The traditional 'Spoon' denture, used to replace single or few anterior teeth, is not advised. Whilst this is a hygienic design, there is a risk of inhalation or ingestion. The size of the denture is an important risk factor for this serious adverse event.10 A safer design is one modified to extend the major connector bilaterally to the palatal aspect of a molar and add wrought clasps.

An ARPD with a 'horse-shoe' shape design should be avoided. This design combines extensive gingival coverage with support mostly provided by the alveolar ridges which will resorb over time. The risk is that as the denture sinks the hard and soft tissues will be damaged, this can cause 'gum stripping'.

Lower ARPD

Due to the poor strength of acrylic, the major connector has to cover all the abutment surfaces and no clearance of the gingiva is possible. The lingual plate design results in significantly higher plaque deposition than other major connectors11 with the potential for caries and periodontal inflammation (Fig. 2). There is less available tissue support to start with, and with alveolar ridge resorption the saddle will 'sink' into the tissues and a higher risk the denture will strip the gum away from the abutment teeth.

Fig. 2
figure 2

a, b) Caries and gum stripping caused by a poorly supported denture and a lingual plate with poor fit of collets (image courtesy of Linda Blakely)

Consequently, lower ARPD are only appropriate for interim or transitional dentures.

To minimise the potential damage during the interim phase, the following design features should be incorporated:

  • Optimum tissue support for distal extension saddle dentures to include support from the buccal shelves, extension onto the retromolar pad

  • Wrought wire clasps for retention

  • Wrought wire rests for support. Modified ball clasps can also be used.2 Tooth support is more effective with bounded saddles

  • Ball ended clasps can be helpful providing vertical support for Class IV immediate replacement temporary dentures, where tissue support is extremely poor

  • Collets with a good fit around the remaining teeth and finishing above the survey line.

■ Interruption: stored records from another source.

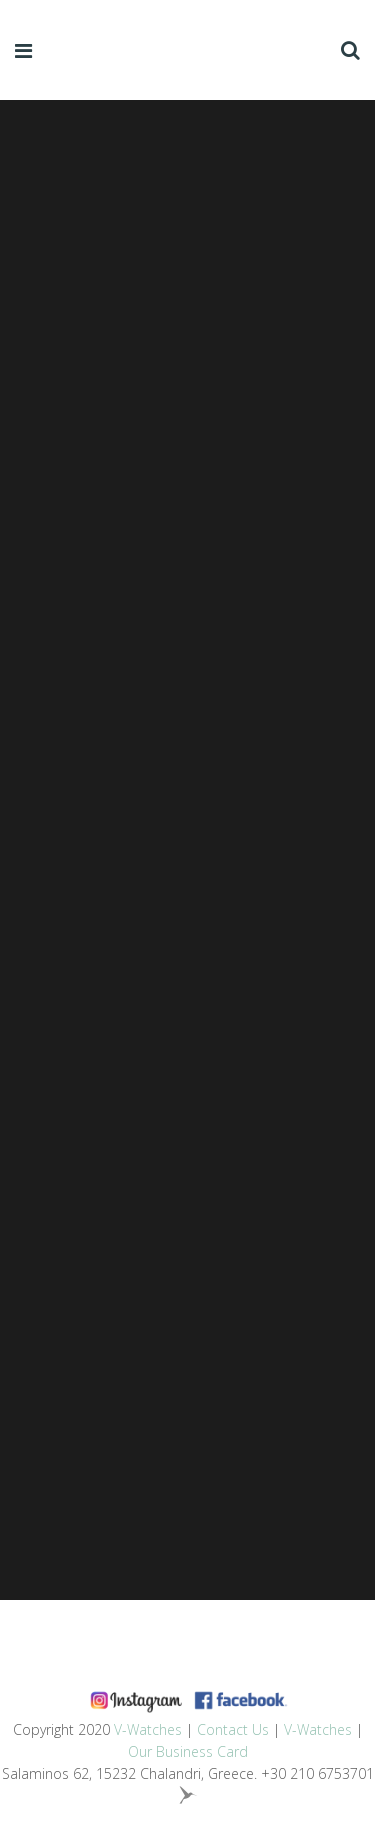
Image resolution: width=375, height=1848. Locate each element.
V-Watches (148, 1729)
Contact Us (233, 1729)
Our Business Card (188, 1751)
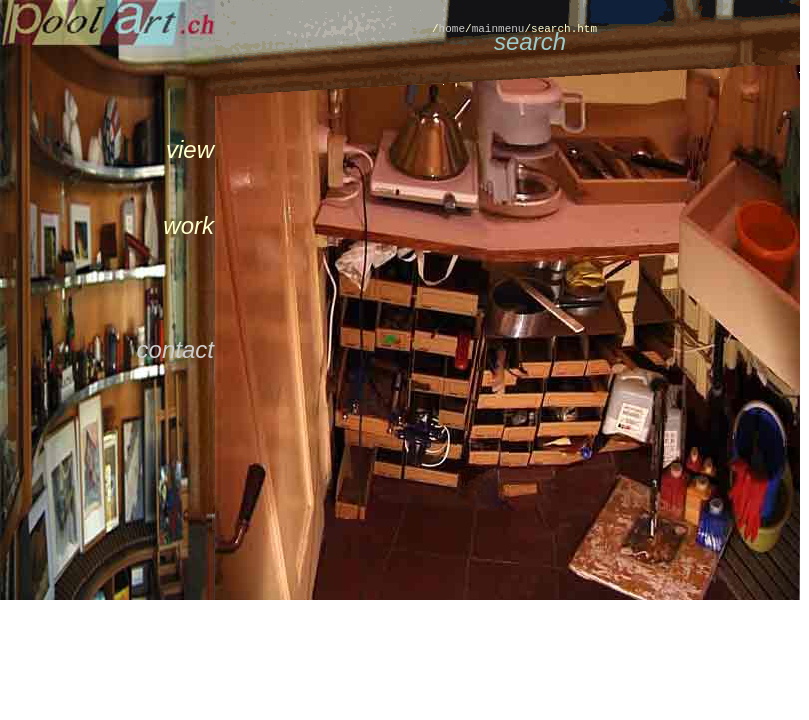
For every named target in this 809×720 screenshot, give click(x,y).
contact (175, 349)
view (190, 149)
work (188, 225)
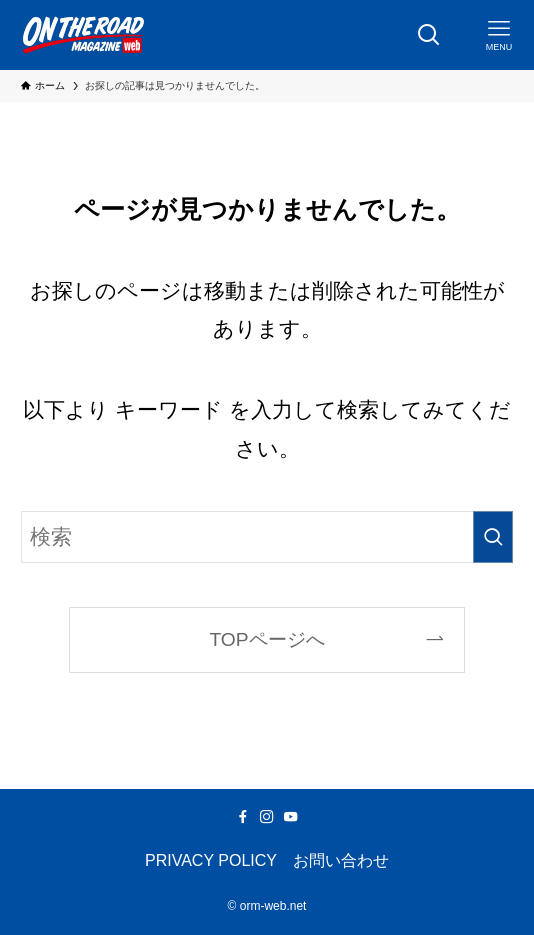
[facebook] (243, 817)
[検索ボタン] (429, 35)
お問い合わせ (341, 860)
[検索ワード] (266, 537)
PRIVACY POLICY (211, 860)
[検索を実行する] (493, 537)
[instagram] (267, 817)
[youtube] (291, 817)
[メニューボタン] (499, 35)
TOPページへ (266, 639)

An often-omitted stage of denture construction is blocking out unnecessary undercuts and duplicating the cast prior to processing the denture.

Whilst this can increase fabrication costs, there will be considerable saving on the time of chairside adjustments. Multiple saddle dentures, with each saddle having a conflicting path of insertion, can be quite time consuming to fit. Inaccurate adjustments of the collets and denture base results in gaps between the denture and teeth resulting in food packing, reduced retention and stability, with increased potential for tissue damage.1This negates the benefits of the considered design. Blocking out the cast does give gingival relief, but this is not associated with a greater risk of deterioration in gingival health.12

On fitting the denture, should adjustment be required to enable the denture to be seated, from the fit surface look for undercuts that conflict with the path of insertions, and carefully adjust. Do not adjust the occlusal aspect of any collets, as this will open up a space between denture and tooth.

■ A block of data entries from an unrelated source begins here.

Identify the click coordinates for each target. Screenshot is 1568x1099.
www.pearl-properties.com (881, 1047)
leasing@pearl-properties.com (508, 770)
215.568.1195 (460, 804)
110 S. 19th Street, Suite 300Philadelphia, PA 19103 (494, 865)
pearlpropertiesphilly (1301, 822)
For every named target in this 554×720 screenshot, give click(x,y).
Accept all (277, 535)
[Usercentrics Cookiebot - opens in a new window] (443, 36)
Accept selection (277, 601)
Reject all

ARPDs may be more prone to causing sore areas. Use light bodied silicone to check the fitting surface and flange borders, and carefully adjust where indicated.

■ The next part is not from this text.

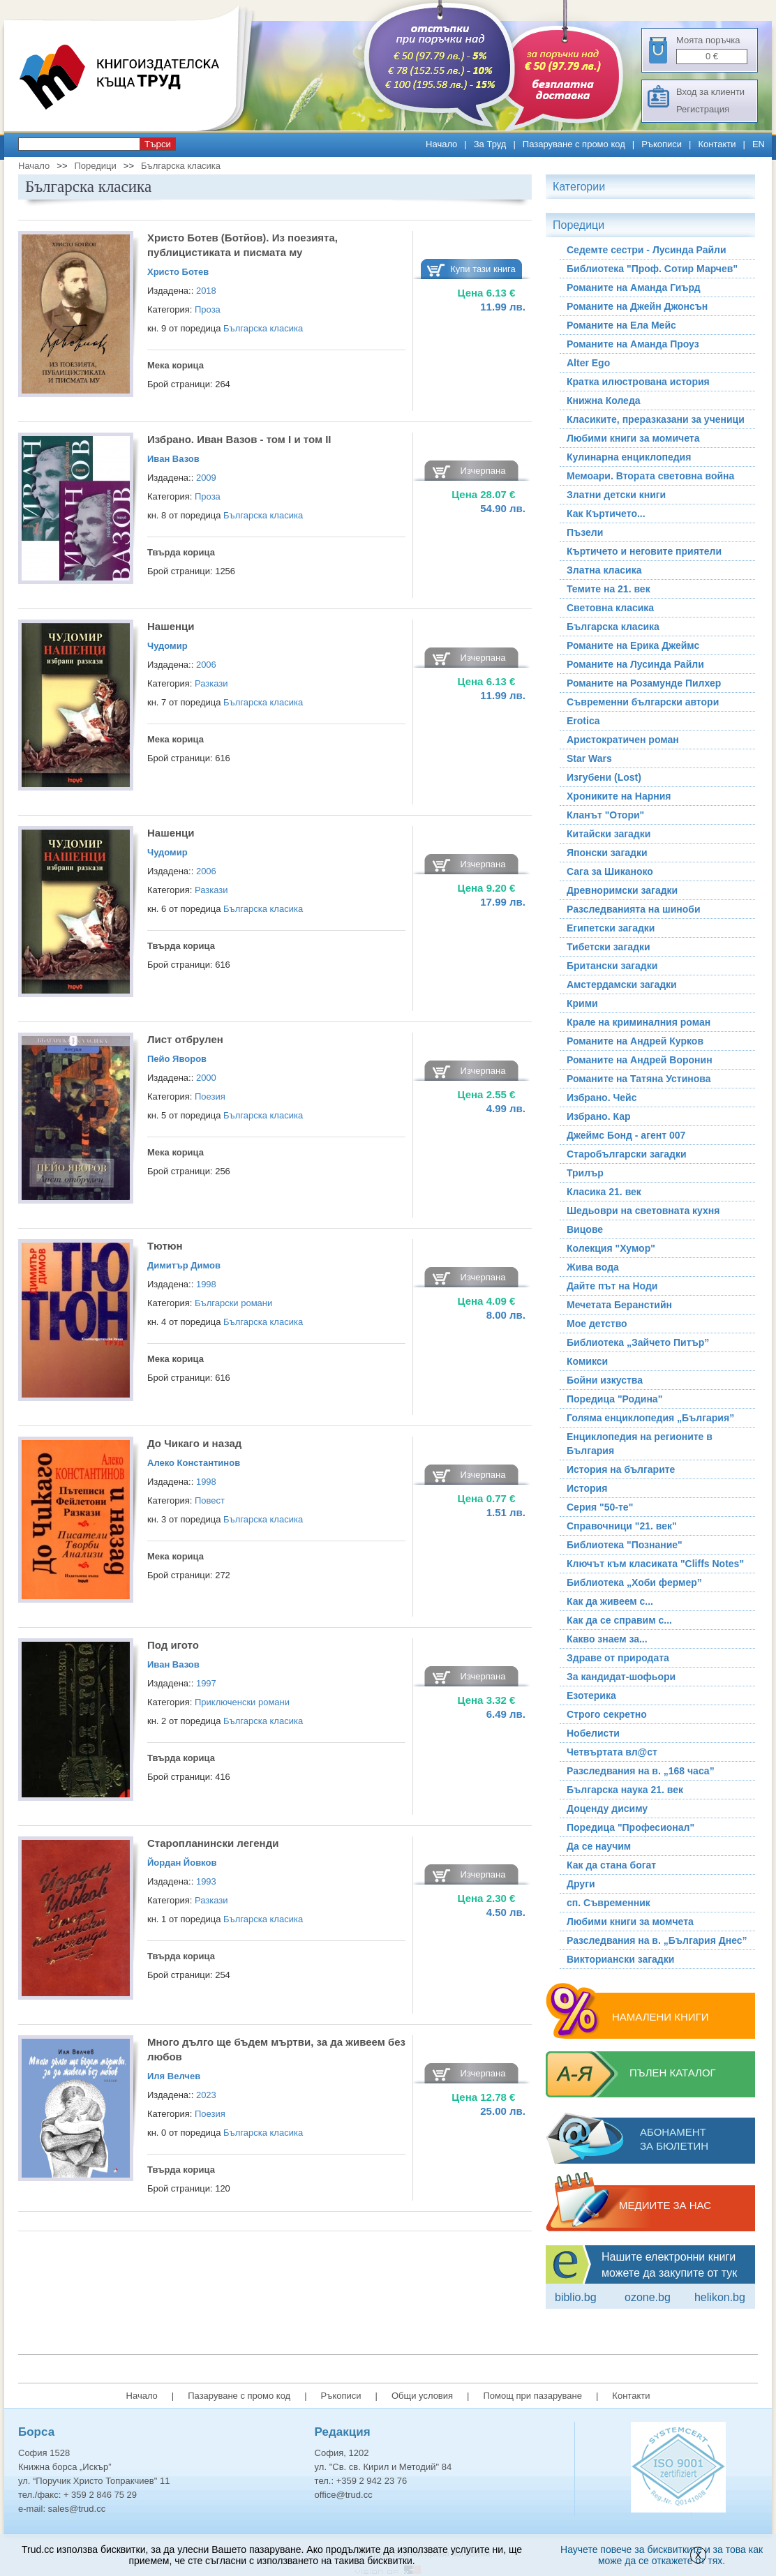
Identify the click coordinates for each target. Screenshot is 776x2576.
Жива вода (593, 1267)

Reiterate the value of continued hygiene support and review of the denture fit.2

Conclusions

Whilst a poorly designed and constructed ARPD can compromise a patient's oral health, the ARPD remains an important modality for replacing missing teeth. Finance may preclude more complex replacement options, and for many patients an acrylic denture may be the only option available, so incorporating our tips will hopefully increase the chance of a long-term successful outcome in such patients.